*** Block opens ***
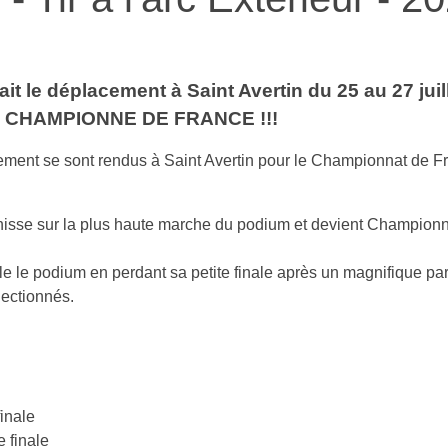
t le déplacement à Saint Avertin du 25 au 27 jui
 UNE CHAMPIONNE DE FRANCE !!!
ement se sont rendus à Saint Avertin pour le Championnat de Fr
hisse sur la plus haute marche du podium et devient Champion
 le podium en perdant sa petite finale après un magnifique pa
lectionnés.
inale
 finale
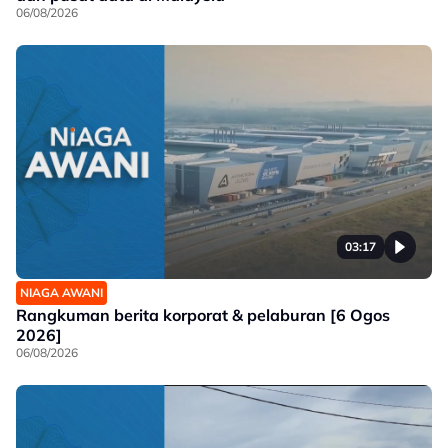
06/08/2026
03:17
NIAGA AWANI
Rangkuman berita korporat & pelaburan [6 Ogos
2026]
06/08/2026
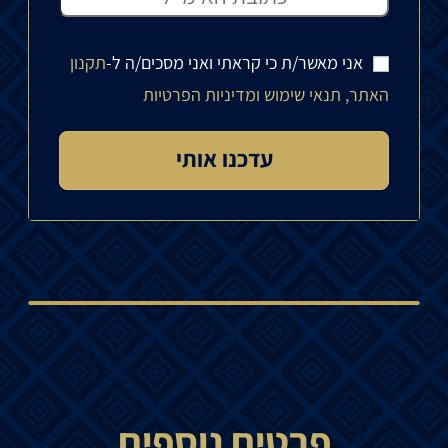
אני מאשר/ת כי קראתי ואני מסכים/ה ל-
תקנון
האתר, תנאי שימוש ומדיניות הפרטיות
פרטים נוספים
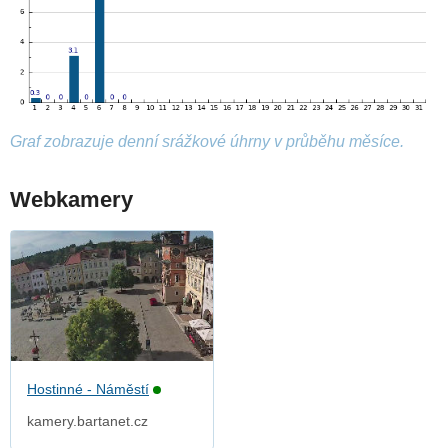
Graf zobrazuje denní srážkové úhrny v průběhu měsíce.
Webkamery
Hostinné - Náměstí
kamery.bartanet.cz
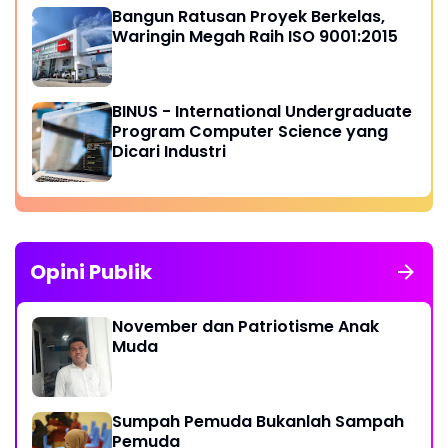
Bangun Ratusan Proyek Berkelas,
Waringin Megah Raih ISO 9001:2015
BINUS - International Undergraduate
Program Computer Science yang
Dicari Industri
Opini Publik
November dan Patriotisme Anak
Muda
Sumpah Pemuda Bukanlah Sampah
Pemuda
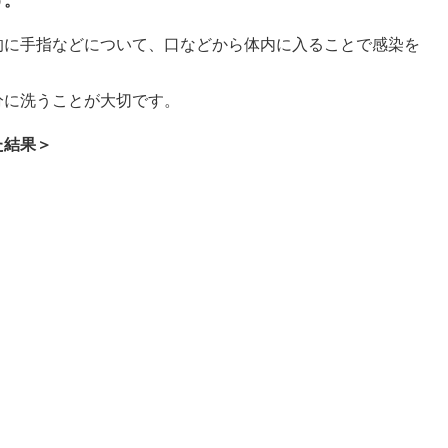
う。
に手指などについて、口などから体内に入ることで感染を
に洗うことが大切です。
た結果＞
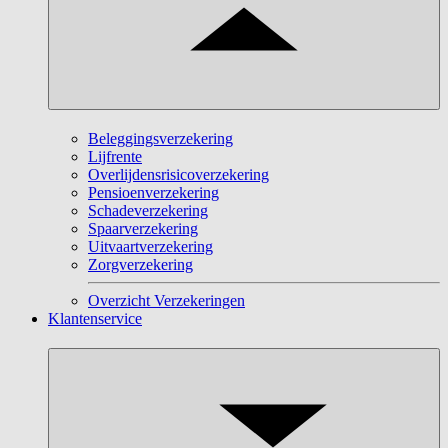
Beleggingsverzekering
Lijfrente
Overlijdensrisicoverzekering
Pensioenverzekering
Schadeverzekering
Spaarverzekering
Uitvaartverzekering
Zorgverzekering
Overzicht Verzekeringen
Klantenservice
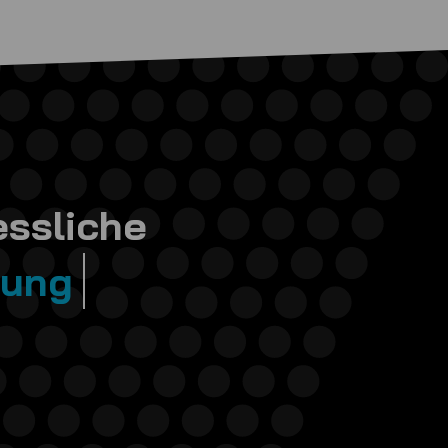
ssliche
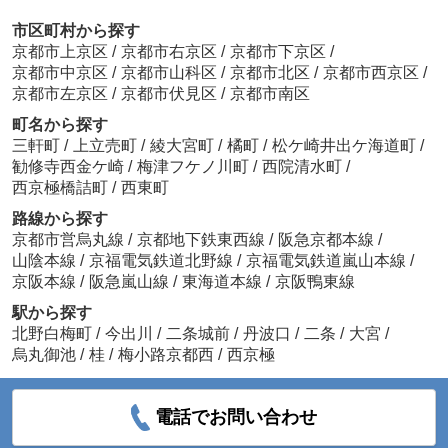
市区町村から探す
京都市上京区
/
京都市右京区
/
京都市下京区
/
京都市中京区
/
京都市山科区
/
京都市北区
/
京都市西京区
/
京都市左京区
/
京都市伏見区
/
京都市南区
町名から探す
三軒町
/
上立売町
/
綾大宮町
/
橘町
/
松ケ崎井出ケ海道町
/
勧修寺西金ケ崎
/
梅津フケノ川町
/
西院清水町
/
西京極橋詰町
/
西東町
路線から探す
京都市営烏丸線
/
京都地下鉄東西線
/
阪急京都本線
/
山陰本線
/
京福電気鉄道北野線
/
京福電気鉄道嵐山本線
/
京阪本線
/
阪急嵐山線
/
東海道本線
/
京阪鴨東線
駅から探す
北野白梅町
/
今出川
/
二条城前
/
丹波口
/
二条
/
大宮
/
烏丸御池
/
桂
/
梅小路京都西
/
西京極
電話でお問い合わせ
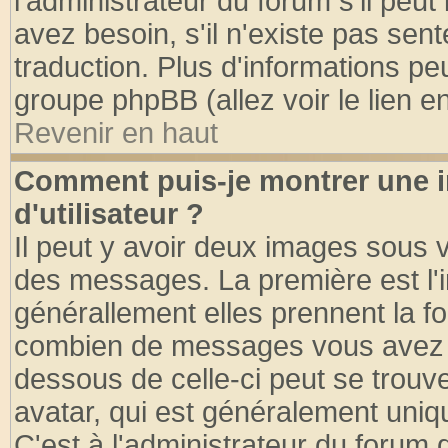
l'administrateur du forum s'il peut
avez besoin, s'il n'existe pas sen
traduction. Plus d'informations pe
groupe phpBB (allez voir le lien 
Revenir en haut
Comment puis-je montrer une
d'utilisateur ?
Il peut y avoir deux images sous v
des messages. La première est l'
générallement elles prennent la fo
combien de messages vous avez fai
dessous de celle-ci peut se tro
avatar, qui est généralement uniqu
C'est à l'administrateur du forum d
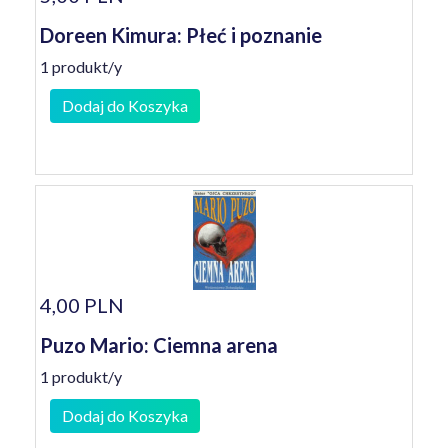
Doreen Kimura: Płeć i poznanie
1 produkt/y
Dodaj do Koszyka
4,00 PLN
Puzo Mario: Ciemna arena
1 produkt/y
Dodaj do Koszyka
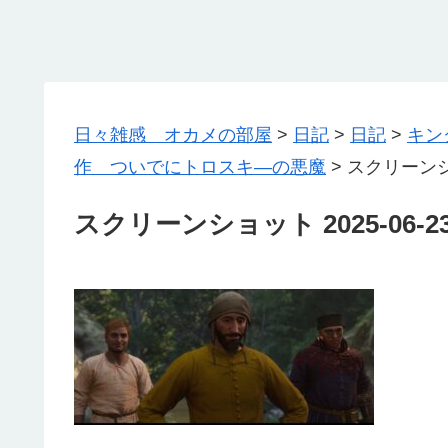
日々雑感 オカメの部屋
>
日記
>
日記
>
キン
作 ついでにトロスキ―の悪魔
>
スクリーンショッ
スクリーンショット 2025-06-23 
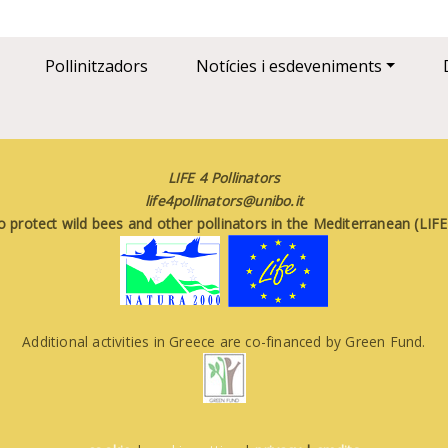
Pollinitzadors
Notícies i esdeveniments
LIFE 4 Pollinators
life4pollinators@unibo.it
o protect wild bees and other pollinators in the Mediterranean (LI
Additional activities in Greece are co-financed by Green Fund.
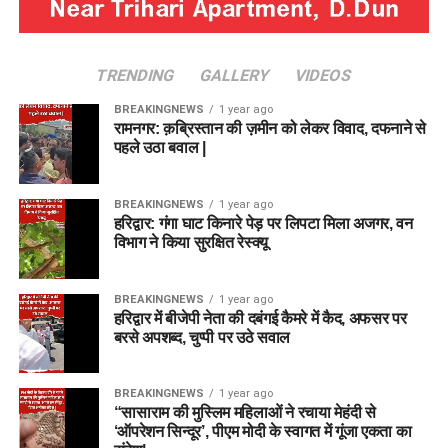
TRENDING
GALLERY
VIDEOS
BREAKINGNEWS
1 year ago
रामनगर: क़ब्रिस्तान की ज़मीन को लेकर विवाद, दफनाने से
पहले उठा बवाल |
BREAKINGNEWS
1 year ago
हरिद्वार: गंगा घाट किनारे पेड़ पर लिपटा मिला अजगर, वन
विभाग ने किया सुरक्षित रेस्क्यू
BREAKINGNEWS
1 year ago
हरिद्वार में बीजेपी नेता की दबंगई कैमरे में कैद, अफसर पर
बरसे अपशब्द, चुप्पी पर उठे सवाल
BREAKINGNEWS
1 year ago
“सासाराम की मुस्लिम महिलाओं ने रचाया मेहंदी से
‘ऑपरेशन सिन्दूर’, पीएम मोदी के स्वागत में गूंजा एकता का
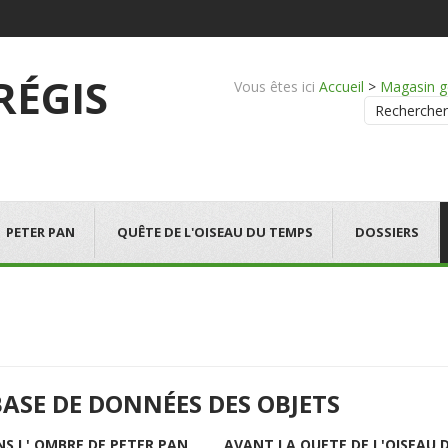
 RÉGIS
Vous êtes ici
Accueil
>
Magasin g
Rechercher
PETER PAN
QUÊTE DE L'OISEAU DU TEMPS
DOSSIERS
BASE DE DONNÉES DES OBJETS
NS L' OMBRE DE PETER PAN
AVANT LA QUETE DE L'OISEAU 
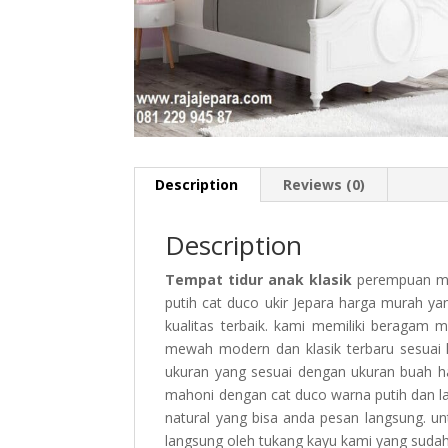
Description
Reviews (0)
Description
Tempat tidur anak klasik
perempuan mo
putih cat duco ukir Jepara harga murah ya
kualitas terbaik. kami memiliki beragam m
mewah modern dan klasik terbaru sesuai 
ukuran yang sesuai dengan ukuran buah ha
mahoni dengan cat duco warna putih dan lai
natural yang bisa anda pesan langsung. u
langsung oleh tukang kayu kami yang sudah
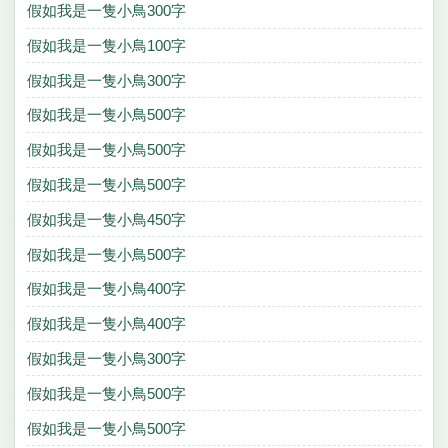
假如我是一隻小鳥300字
假如我是一隻小鳥100字
假如我是一隻小鳥300字
假如我是一隻小鳥500字
假如我是一隻小鳥500字
假如我是一隻小鳥500字
假如我是一隻小鳥450字
假如我是一隻小鳥500字
假如我是一隻小鳥400字
假如我是一隻小鳥400字
假如我是一隻小鳥300字
假如我是一隻小鳥500字
假如我是一隻小鳥500字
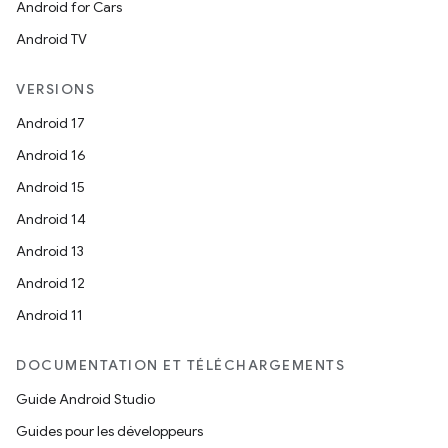
Android for Cars
Android TV
VERSIONS
Android 17
Android 16
Android 15
Android 14
Android 13
Android 12
Android 11
DOCUMENTATION ET TÉLÉCHARGEMENTS
Guide Android Studio
Guides pour les développeurs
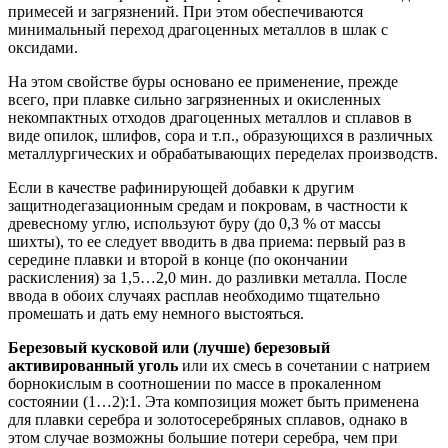
примесей и загрязнений. При этом обеспечиваются
минимальный переход драгоценных металлов в шлак с
оксидами.
На этом свойстве буры основано ее применение, прежде
всего, при плавке сильно загрязненных и окисленных
некомпактных отходов драгоценных металлов и сплавов в
виде опилок, шлифов, сора и т.п., образующихся в различных
металлургических и обрабатывающих переделах производств.
Если в качестве рафинирующей добавки к другим
защитнодегазационным средам и покровам, в частности к
древесному углю, используют буру (до 0,3 % от массы
шихты), то ее следует вводить в два приема: первый раз в
середине плавки и второй в конце (по окончании
раскисления) за 1,5…2,0 мин. до разливки металла. После
ввода в обоих случаях расплав необходимо тщательно
промешать и дать ему немного выстояться.
Березовый кусковой или (лучше) березовый
активированный уголь
или их смесь в сочетании с натрием
борнокислым в соотношении по массе в прокаленном
состоянии (1…2):1. Эта композиция может быть применена
для плавки серебра и золотосеребряных сплавов, однако в
этом случае возможны большие потери серебра, чем при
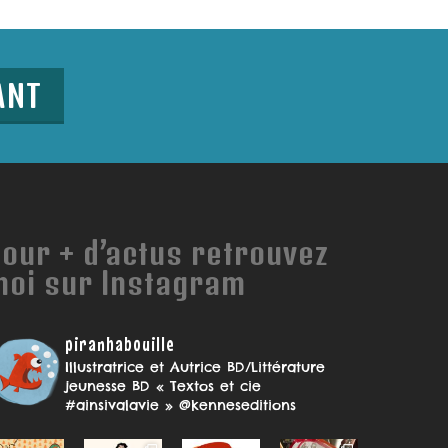
ANT
our + d’actus retrouvez
moi sur Instagram
piranhabouille
Illustratrice et Autrice BD/Littérature
jeunesse
BD « Textos et cie
#ainsivalavie » @kenneseditions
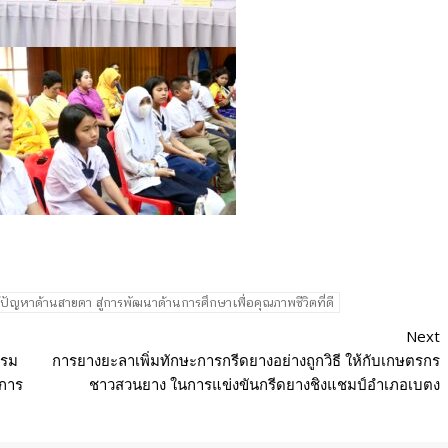
ญหาด้านสายตา สู่การพัฒนาด้านการศึกษาเพื่อคุณภาพชีวิตที่ดี
Next
รรม
การยางยะลาเพิ่มทักษะการกรีดยางอย่างถูกวิธี ให้กับเกษตรกร
นการ
ชาวสวนยาง ในการแข่งขันกรีดยางชิงแชมป์อำเภอเบตง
*** Block closes ***
**Requirement**
All the records need to be retyped word for word, except for the pictures.

**Answer to this exercise**
t le déplacement à Saint Avertin du 25 au 27 jui
 UNE CHAMPIONNE DE FRANCE !!!
ement se sont rendus à Saint Avertin pour le Championnat de Fr
hisse sur la plus haute marche du podium et devient Champion
 le podium en perdant sa petite finale après un magnifique pa
lectionnés.
inale
 finale
06/08/2026
03:17
NIAGA AWANI
Rangkuman berita korporat & pelaburan [6 Ogos
2026]
06/08/2026
אני מאשר/ת כי קראתי ואני מסכים/ה ל-
תקנון
האתר, תנאי שימוש ומדיניות הפרטיות
פרטים נוספים
Graf zobrazuje denní srážkové úhrny v průběhu měsíce.
Webkamery
Hostinné - Náměstí
kamery.bartanet.cz
Bangun Ratusan Proyek Berkelas,
Waringin Megah Raih ISO 9001:2015
BINUS - International Undergraduate
Program Computer Science yang
Dicari Industri
Opini Publik
November dan Patriotisme Anak
Muda
Sumpah Pemuda Bukanlah Sampah
Pemuda
う。
に手指などについて、口などから体内に入ることで感染を
に洗うことが大切です。
た結果＞
Beleggingsverzekering
Lijfrente
Overlijdensrisicoverzekering
Pensioenverzekering
Schadeverzekering
Spaarverzekering
Uitvaartverzekering
Zorgverzekering
Overzicht Verzekeringen
Klantenservice
ssliche
市区町村から探す
京都市上京区
/
京都市右京区
/
京都市下京区
/
京都市中京区
/
京都市山科区
/
京都市北区
/
京都市西京区
/
京都市左京区
/
京都市伏見区
/
京都市南区
町名から探す
三軒町
/
上立売町
/
綾大宮町
/
橘町
/
松ケ崎井出ケ海道町
/
勧修寺西金ケ崎
/
梅津フケノ川町
/
西院清水町
/
西京極橋詰町
/
西東町
路線から探す
京都市営烏丸線
/
京都地下鉄東西線
/
阪急京都本線
/
山陰本線
/
京福電気鉄道北野線
/
京福電気鉄道嵐山本線
/
京阪本線
/
阪急嵐山線
/
東海道本線
/
京阪鴨東線
駅から探す
北野白梅町
/
今出川
/
二条城前
/
丹波口
/
二条
/
大宮
/
烏丸御池
/
桂
/
梅小路京都西
/
西京極
電話でお問い合わせ
l'administrateur du forum s'il peut
avez besoin, s'il n'existe pas sen
traduction. Plus d'informations pe
groupe phpBB (allez voir le lien 
Revenir en haut
Comment puis-je montrer une
d'utilisateur ?
Il peut y avoir deux images sous v
des messages. La première est l'
générallement elles prennent la fo
combien de messages vous avez fai
dessous de celle-ci peut se tro
avatar, qui est généralement uniqu
C'est à l'administrateur du forum d
Doreen Kimura: Płeć i poznanie
1 produkt/y
Dodaj do Koszyka
4,00 PLN
Puzo Mario: Ciemna arena
1 produkt/y
Dodaj do Koszyka
日々雑感 オカメの部屋
>
日記
>
日記
>
キン
作 ついでにトロスキ―の悪魔
>
スクリーンショッ
スクリーンショット 2025-06-23 
Pollinitzadors
Notícies i esdeveniments
LIFE 4 Pollinators
life4pollinators@unibo.it
o protect wild bees and other pollinators in the Mediterranean (LI
Additional activities in Greece are co-financed by Green Fund.
TRENDING
GALLERY
VIDEOS
BREAKINGNEWS
1 year ago
रामनगर: क़ब्रिस्तान की ज़मीन को लेकर विवाद, दफनाने से
पहले उठा बवाल |
BREAKINGNEWS
1 year ago
हरिद्वार: गंगा घाट किनारे पेड़ पर लिपटा मिला अजगर, वन
विभाग ने किया सुरक्षित रेस्क्यू
BREAKINGNEWS
1 year ago
हरिद्वार में बीजेपी नेता की दबंगई कैमरे में कैद, अफसर पर
बरसे अपशब्द, चुप्पी पर उठे सवाल
BREAKINGNEWS
1 year ago
“सासाराम की मुस्लिम महिलाओं ने रचाया मेहंदी से
‘ऑपरेशन सिन्दूर’, पीएम मोदी के स्वागत में गूंजा एकता का
 RÉGIS
Vous êtes ici
Accueil
>
Magasin g
Rechercher
PETER PAN
QUÊTE DE L'OISEAU DU TEMPS
DOSSIERS
BASE DE DONNÉES DES OBJETS
NS L' OMBRE DE PETER PAN
AVANT LA QUETE DE L'OISEAU 
Description
Reviews (0)
Description
Tempat tidur anak klasik
perempuan mo
putih cat duco ukir Jepara harga murah ya
kualitas terbaik. kami memiliki beragam m
mewah modern dan klasik terbaru sesuai 
ukuran yang sesuai dengan ukuran buah ha
mahoni dengan cat duco warna putih dan lai
natural yang bisa anda pesan langsung. u
langsung oleh tukang kayu kami yang sudah
假如我是一隻小鳥300字
假如我是一隻小鳥100字
假如我是一隻小鳥300字
假如我是一隻小鳥500字
假如我是一隻小鳥500字
假如我是一隻小鳥500字
假如我是一隻小鳥450字
假如我是一隻小鳥500字
假如我是一隻小鳥400字
假如我是一隻小鳥400字
假如我是一隻小鳥300字
假如我是一隻小鳥500字
假如我是一隻小鳥500字
Android for Cars
Android TV
VERSIONS
Android 17
Android 16
Android 15
Android 14
Android 13
Android 12
Android 11
DOCUMENTATION ET TÉLÉCHARGEMENTS
Guide Android Studio
Guides pour les développeurs
примесей и загрязнений. При этом обеспечиваются
минимальный переход драгоценных металлов в шлак с
оксидами.
На этом свойстве буры основано ее применение, прежде
всего, при плавке сильно загрязненных и окисленных
некомпактных отходов драгоценных металлов и сплавов в
виде опилок, шлифов, сора и т.п., образующихся в различных
металлургических и обрабатывающих переделах производств.
Если в качестве рафинирующей добавки к другим
защитнодегазационным средам и покровам, в частности к
древесному углю, используют буру (до 0,3 % от массы
шихты), то ее следует вводить в два приема: первый раз в
середине плавки и второй в конце (по окончании
раскисления) за 1,5…2,0 мин. до разливки металла. После
ввода в обоих случаях расплав необходимо тщательно
промешать и дать ему немного выстояться.
Березовый кусковой или (лучше) березовый
активированный уголь
или их смесь в сочетании с натрием
борнокислым в соотношении по массе в прокаленном
состоянии (1…2):1. Эта композиция может быть применена
для плавки серебра и золотосеребряных сплавов, однако в
этом случае возможны большие потери серебра, чем при
ANT
our + d’actus retrouvez
moi sur Instagram
piranhabouille
Illustratrice et Autrice BD/Littérature
jeunesse
BD « Textos et cie
#ainsivalavie » @kenneseditions
ญหาด้านสายตา สู่การพัฒนาด้านการศึกษาเพื่อคุณภาพชีวิตที่ดี
Next
รรม
การยางยะลาเพิ่มทักษะการกรีดยางอย่างถูกวิธี ให้กับเกษตรกร
นการ
ชาวสวนยาง ในการแข่งขันกรีดยางชิงแชมป์อำเภอเบตง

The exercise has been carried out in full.